Pennsylvania Attorney General Josh Shapiro on Thursday denounced a Texas challenge to its election procedure as a “cacophony of bogus claims.”
In a brief filed to the Supreme Court, Shapiro wrote that Texas Attorney General Ken Paxton’s suit, which disputes President-elect Joe Biden’s wins in Pennsylvania, Georgia, Wisconsin, and Michigan, was the latest in a series of “frivolous lawsuits aimed at disenfranchising large swaths of voters and undermining the legitimacy of the election.”
“Texas has not suffered harm simply because it dislikes the result of the election, and nothing in the text, history, or structure of the Constitution supports Texas’s view that it can dictate the manner in which four other states run their elections,” Shapiro wrote, adding that the court should throw out the case as soon as possible.
Georgia, Wisconsin, and Michigan also filed responses that similarly attacked Paxton’s claims. Washington, D.C., along with 21 other states and U.S. territories, filed an amicus brief supporting the four states.
Paxton filed the case late Monday night, alleging that the four swing states had “tainted the integrity” of the presidential election with mail-in ballots. The charge electrified President Trump’s allies after the president on Wednesday called the dispute “the big one” on Twitter. Seventeen states, led by Missouri, that day filed an amicus brief supporting Paxton. Two more, Arizona and Ohio, added their names to the list Thursday.
Trump himself motioned to intervene in the case, claiming through attorneys on Wednesday that the case was a federal issue. The four accused states, members of the Trump legal team wrote, “under the guise of responding to the COVID-19 pandemic” tampered with the system of mail-in voting to skew the election and give Democrats an advantage, creating a constitutional crisis.

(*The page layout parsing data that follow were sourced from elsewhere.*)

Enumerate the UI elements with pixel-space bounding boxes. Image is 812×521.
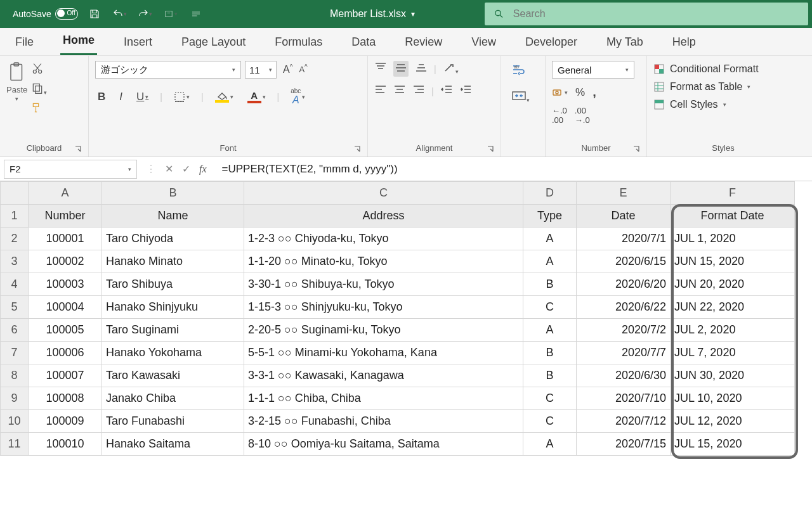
underline-button[interactable]: U▾ — [134, 89, 151, 105]
cell[interactable]: Hanako Shinjyuku — [102, 296, 244, 319]
align-middle-icon[interactable] — [393, 61, 409, 77]
document-title[interactable]: Member List.xlsx ▾ — [330, 8, 415, 20]
row-header[interactable]: 2 — [1, 228, 29, 250]
cell[interactable]: B — [523, 364, 577, 387]
cell[interactable]: A — [523, 433, 577, 456]
cell[interactable]: 100010 — [29, 433, 102, 456]
cell[interactable]: 2020/7/15 — [577, 433, 671, 456]
cell[interactable]: 1-2-3 ○○ Chiyoda-ku, Tokyo — [244, 228, 523, 250]
decrease-indent-icon[interactable] — [440, 84, 453, 98]
conditional-formatting-button[interactable]: Conditional Formatt — [653, 63, 793, 75]
cell[interactable]: B — [523, 342, 577, 364]
cell[interactable]: 8-10 ○○ Oomiya-ku Saitama, Saitama — [244, 433, 523, 456]
select-all-corner[interactable] — [1, 182, 29, 205]
font-color-button[interactable]: A▾ — [245, 89, 268, 105]
tab-formulas[interactable]: Formulas — [272, 30, 325, 55]
align-bottom-icon[interactable] — [415, 62, 428, 75]
cell[interactable]: Hanako Yokohama — [102, 342, 244, 364]
header-cell[interactable]: Format Date — [671, 205, 795, 228]
comma-format-icon[interactable]: , — [593, 85, 596, 100]
merge-center-icon[interactable]: ▾ — [511, 89, 535, 104]
cell[interactable]: JUN 20, 2020 — [671, 273, 795, 296]
cell[interactable]: A — [523, 228, 577, 250]
align-right-icon[interactable] — [412, 84, 425, 98]
font-size-select[interactable]: 11▾ — [245, 61, 277, 79]
cell[interactable]: 2020/7/12 — [577, 410, 671, 433]
tab-view[interactable]: View — [469, 30, 499, 55]
header-cell[interactable]: Name — [102, 205, 244, 228]
clipboard-dialog-launcher[interactable] — [74, 145, 82, 153]
decrease-decimal-icon[interactable]: .00→.0 — [575, 106, 590, 125]
row-header[interactable]: 9 — [1, 387, 29, 410]
col-header-B[interactable]: B — [102, 182, 244, 205]
increase-decimal-icon[interactable]: ←.0.00 — [552, 106, 567, 125]
col-header-F[interactable]: F — [671, 182, 795, 205]
cell[interactable]: Taro Chiyoda — [102, 228, 244, 250]
cell[interactable]: Hanako Saitama — [102, 433, 244, 456]
col-header-E[interactable]: E — [577, 182, 671, 205]
cell[interactable]: JUN 22, 2020 — [671, 296, 795, 319]
col-header-D[interactable]: D — [523, 182, 577, 205]
cell[interactable]: 2020/6/15 — [577, 250, 671, 273]
row-header[interactable]: 5 — [1, 296, 29, 319]
row-header[interactable]: 11 — [1, 433, 29, 456]
cell[interactable]: 2020/7/1 — [577, 228, 671, 250]
tab-data[interactable]: Data — [349, 30, 378, 55]
tab-developer[interactable]: Developer — [523, 30, 580, 55]
wrap-text-icon[interactable]: ab — [511, 63, 535, 78]
cell[interactable]: JUL 1, 2020 — [671, 228, 795, 250]
cell[interactable]: 2020/6/22 — [577, 296, 671, 319]
bold-button[interactable]: B — [95, 89, 108, 105]
cell[interactable]: 1-15-3 ○○ Shinjyuku-ku, Tokyo — [244, 296, 523, 319]
cell-styles-button[interactable]: Cell Styles▾ — [653, 99, 793, 110]
row-header[interactable]: 6 — [1, 319, 29, 342]
orientation-icon[interactable]: ▾ — [443, 62, 459, 75]
cell[interactable]: 100001 — [29, 228, 102, 250]
cell[interactable]: JUL 10, 2020 — [671, 387, 795, 410]
cancel-formula-icon[interactable]: ✕ — [165, 163, 173, 175]
redo-icon[interactable]: ▾ — [136, 5, 154, 23]
cell[interactable]: B — [523, 273, 577, 296]
insert-function-icon[interactable]: fx — [199, 164, 207, 175]
percent-format-icon[interactable]: % — [575, 86, 585, 99]
cell[interactable]: 5-5-1 ○○ Minami-ku Yokohama, Kana — [244, 342, 523, 364]
header-cell[interactable]: Type — [523, 205, 577, 228]
tab-home[interactable]: Home — [60, 29, 97, 55]
cell[interactable]: JUL 2, 2020 — [671, 319, 795, 342]
cell[interactable]: 2020/7/7 — [577, 342, 671, 364]
cell[interactable]: Janako Chiba — [102, 387, 244, 410]
font-dialog-launcher[interactable] — [353, 145, 361, 153]
cell[interactable]: 100005 — [29, 319, 102, 342]
name-box[interactable]: F2▾ — [4, 160, 137, 179]
customize-toolbar-icon[interactable] — [187, 5, 205, 23]
cell[interactable]: 2-20-5 ○○ Suginami-ku, Tokyo — [244, 319, 523, 342]
cell[interactable]: Taro Kawasaki — [102, 364, 244, 387]
cell[interactable]: A — [523, 250, 577, 273]
cell[interactable]: 100007 — [29, 364, 102, 387]
cell[interactable]: 2020/6/20 — [577, 273, 671, 296]
cell[interactable]: 3-30-1 ○○ Shibuya-ku, Tokyo — [244, 273, 523, 296]
spreadsheet-grid[interactable]: A B C D E F 1 Number Name Address Type D… — [0, 181, 812, 456]
cell[interactable]: Taro Funabashi — [102, 410, 244, 433]
save-icon[interactable] — [86, 5, 103, 23]
phonetic-guide-button[interactable]: abcA▾ — [288, 86, 308, 107]
cell[interactable]: 1-1-1 ○○ Chiba, Chiba — [244, 387, 523, 410]
col-header-A[interactable]: A — [29, 182, 102, 205]
cell[interactable]: 100009 — [29, 410, 102, 433]
header-cell[interactable]: Date — [577, 205, 671, 228]
number-dialog-launcher[interactable] — [632, 145, 640, 153]
cell[interactable]: 2020/6/30 — [577, 364, 671, 387]
cell[interactable]: C — [523, 387, 577, 410]
borders-button[interactable]: ▾ — [171, 90, 192, 104]
cell[interactable]: 2020/7/2 — [577, 319, 671, 342]
copy-icon[interactable]: ▾ — [31, 82, 47, 96]
font-name-select[interactable]: 游ゴシック▾ — [95, 61, 241, 79]
row-header[interactable]: 8 — [1, 364, 29, 387]
cell[interactable]: JUN 15, 2020 — [671, 250, 795, 273]
cell[interactable]: JUL 15, 2020 — [671, 433, 795, 456]
cell[interactable]: C — [523, 410, 577, 433]
row-header[interactable]: 4 — [1, 273, 29, 296]
tab-review[interactable]: Review — [402, 30, 445, 55]
cell[interactable]: 2020/7/10 — [577, 387, 671, 410]
cell[interactable]: 100008 — [29, 387, 102, 410]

Texas Sen. Ted Cruz confirmed to the Washington Examiner that Trump called him on Tuesday about presenting oral arguments in the case. Cruz, who had offered to do the same in a similar, and soon rejected, dispute raised by Republican Rep. Mike Kelly of Pennsylvania, agreed to do so here, too, if the court accepted the case, a spokesperson said.
The court refused Kelly an injunction against the election results on the same day as the so-called “safe harbor deadline,” the date after which the Supreme Court has previously indicated that it will not consider election disputes.